25.8.14

I didn’t post an update last night.  I wanted to, but H was here.  We started watching the hobbit when I fell asleep.  I didn’t want to have sex with him so when we decided to stop the movie I pretended to be too tired to stay up any longer and slept.  He spent the night at my place and left pretty quickly in the morning.  I was grateful for that.  

We spent a lot of the day together.  We went to the supermarket and did some shopping.  I also got a haircut!  I like getting my haircut.  When we got back he went to his apartment and I went to mine.  I was relieved when it just happened like that and I didn’t have to say anything about needing a break.  He did send me a message not long after that, but I ignored it and pretended to be asleep.  I took a great nap.  That was definitely a good decision.

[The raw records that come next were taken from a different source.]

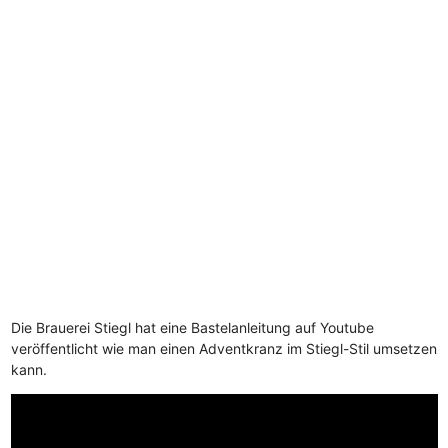
Die Brauerei Stiegl hat eine Bastelanleitung auf Youtube
veröffentlicht wie man einen Adventkranz im Stiegl-Stil umsetzen
kann.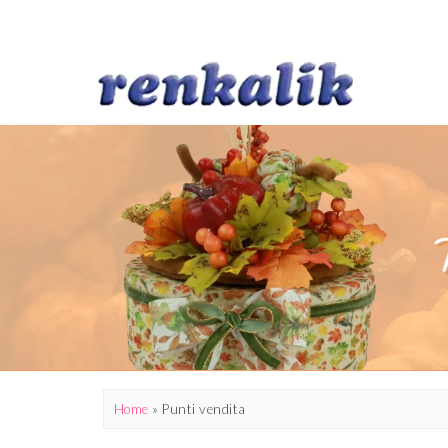
Home
»
Punti vendita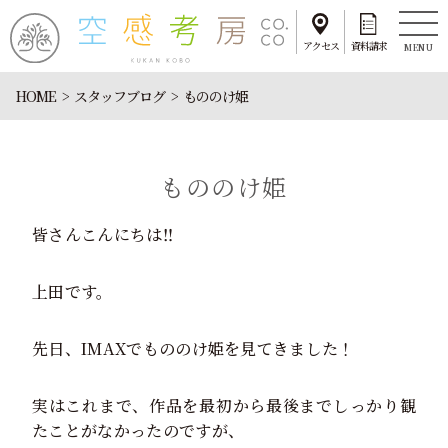
アクセス
資料請求
MENU
HOME
スタッフブログ
もののけ姫
もののけ姫
皆さんこんにちは‼
上田です。
先日、IMAXでもののけ姫を見てきました！
実はこれまで、作品を最初から最後までしっかり観
たことがなかったのですが、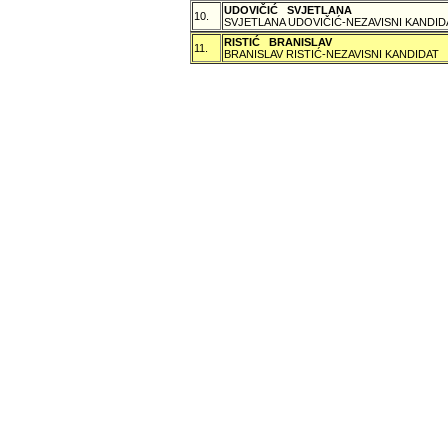
UDOVIČIĆ SVJETLANA
10.
SVJETLANA UDOVIČIĆ-NEZAVISNI KANDID
RISTIĆ BRANISLAV
11.
BRANISLAV RISTIĆ-NEZAVISNI KANDIDAT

He met some friends tonight.  I had plans with V so we didn’t end up meeting up.  He’s out drinking with them now.  I definitely don’t want to have to deal with drunk H later.  I had enough of that a couple nights ago.  I’m going to bed soon.  I haven’t slept in my bed alone for a couple nights.  I’m looking forward to it.  

I talked with V for a while about it.  I’m just not that into H and he’s basically gone from newly acquainted to deeply in love.  I don’t think he’s really deeply in love, but that’s the way he acts sometimes and I never know how to respond.  I’ve never been good at that and I’m definitely not good at pretending to be interested when I’m not.  I have been using that tactic of not acknowledging some things he says.  Last night at dinner he kept saying “say something romantic” and I just couldn’t do it.  I don’t feel anything romantic towards him.  I like him and think he’d be a great friend, but I’m just not interested in him as a lover or anything more than a friend.  Today at lunch he kept saying “why won’t you say that you love me.”  I responded with something about how we’ve only known each other a few days. That didn’t seem to phase him.

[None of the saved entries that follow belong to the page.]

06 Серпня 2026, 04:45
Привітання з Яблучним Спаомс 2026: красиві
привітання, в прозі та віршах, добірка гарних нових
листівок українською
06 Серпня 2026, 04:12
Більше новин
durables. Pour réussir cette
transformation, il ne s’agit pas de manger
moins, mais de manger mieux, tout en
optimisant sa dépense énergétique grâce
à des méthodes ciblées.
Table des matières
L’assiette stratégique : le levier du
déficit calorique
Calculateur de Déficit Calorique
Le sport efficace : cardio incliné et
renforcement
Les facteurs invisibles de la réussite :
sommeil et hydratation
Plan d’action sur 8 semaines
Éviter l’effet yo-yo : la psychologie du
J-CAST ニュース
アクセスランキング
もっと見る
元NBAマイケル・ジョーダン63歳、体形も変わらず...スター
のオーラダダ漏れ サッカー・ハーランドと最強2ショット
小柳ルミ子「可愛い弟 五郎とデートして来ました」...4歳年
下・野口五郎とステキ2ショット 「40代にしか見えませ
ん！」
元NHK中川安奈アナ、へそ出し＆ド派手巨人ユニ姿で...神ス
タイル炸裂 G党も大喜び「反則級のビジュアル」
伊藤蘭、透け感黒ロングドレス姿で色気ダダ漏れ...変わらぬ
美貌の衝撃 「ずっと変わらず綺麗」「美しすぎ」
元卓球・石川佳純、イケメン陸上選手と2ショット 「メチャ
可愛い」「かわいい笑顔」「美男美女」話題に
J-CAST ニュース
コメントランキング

I know that he’s dissatisfied with our relationship at this point.  I’ve been avoiding having an actual conversation about it.  Partly because I always avoid uncomfortable conversations like that, but for other reasons as well.  It’s nice to have a guy interested in me, even if I don’t feel the same way about him.  It’s also nice to be touched and to have someone to touch.  I haven’t had much physical intimacy in the last year and I really miss it.  Like really miss it.  

I will have a conversation about things with him soon.  Actually, I’m quite surprised he hasn’t brought it up yet.  I wouldn’t shy away from a conversation about it with him, but I’m unlikely to bring it up.  I keep hoping he will open the door and then we can talk about it.  I’ve gotten to the point where I’m not really proud of how I’m acting right now.  I should really be more upfront about my feelings and not let things continue the way they’ve been going.  He’s not stupid and I really don’t think anything I have to say will come as a surprise to him.  He’s certainly deduced as much from my avoidant behavior these past few days.

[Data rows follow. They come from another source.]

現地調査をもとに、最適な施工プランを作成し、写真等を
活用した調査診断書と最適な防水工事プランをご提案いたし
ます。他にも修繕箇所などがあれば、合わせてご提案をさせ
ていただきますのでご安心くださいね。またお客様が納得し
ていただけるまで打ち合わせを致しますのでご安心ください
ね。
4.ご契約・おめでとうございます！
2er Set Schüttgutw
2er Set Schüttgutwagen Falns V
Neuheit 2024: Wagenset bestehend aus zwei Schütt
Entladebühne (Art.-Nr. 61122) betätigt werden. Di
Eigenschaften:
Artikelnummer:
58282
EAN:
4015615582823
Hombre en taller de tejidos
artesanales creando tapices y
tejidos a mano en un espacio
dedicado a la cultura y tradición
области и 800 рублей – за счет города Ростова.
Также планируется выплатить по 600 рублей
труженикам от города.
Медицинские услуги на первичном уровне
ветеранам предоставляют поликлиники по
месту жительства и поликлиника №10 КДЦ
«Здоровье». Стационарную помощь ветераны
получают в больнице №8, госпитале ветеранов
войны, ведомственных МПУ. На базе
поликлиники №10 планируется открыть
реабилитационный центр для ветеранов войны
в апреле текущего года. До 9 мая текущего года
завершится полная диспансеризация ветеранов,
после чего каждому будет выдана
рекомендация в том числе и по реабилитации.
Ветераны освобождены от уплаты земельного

I wrote a list of 3 things I was going to do today and I’ve only accomplished 1 of them.  I drew for a little while this evening which was the 1 thing I did do.  I really enjoyed drawing.  I don’t think I can salvage the drawing and put it on the wall, but it was nice to be doing it again.  It’s been 4 months since I drew anything and I’ve definitely gotten rusty.  The practice tonight was very helpful.  I’ll maybe finish the drawing tomorrow, but will probably start another one and try to make something that looks respectable and good enough to add to my completed drawings.

The other two were emailing a couple people back and then logging into this writing website I joined and asking for help on there.  I could probably still do both of those things before going to bed.  I’m tired, but wouldn’t need to go to bed right now.  And really, it would feel pretty good to get all 3 of my goals done today.  That way tomorrow I can come up with 3 new goals for the day.  Ok, I’m going to do this.  It’ll only take a few minutes to send two emails.  Logging into the writer’s website might prove to be a little more difficult, but I can at least get the emails sent.  One thing at a time, right?

Gratitude List:

Taking some time to draw today.

A nice, delicious dinner with V.

Time to think.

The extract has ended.